* _PROBLEM REQUIREMENTS_
Your task is to write out every line of the data exactly. Drop the pictures.

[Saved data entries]
::::

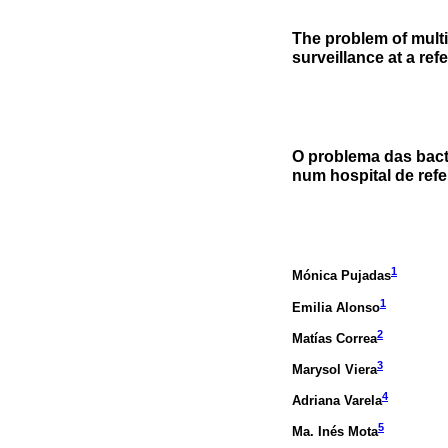
The problem of multid
surveillance at a ref
O problema das bacté
num hospital de refe
1
Mónica Pujadas
1
Emilia Alonso
2
Matías Correa
3
Marysol Viera
4
Adriana Varela
5
Ma. Inés Mota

::::

* _EXERCISE RESPONSE_
The problem of multid
surveillance at a ref
O problema das bacté
num hospital de refe
1
Mónica Pujadas
1
Emilia Alonso
2
Matías Correa
3
Marysol Viera
4
Adriana Varela
5
Ma. Inés Mota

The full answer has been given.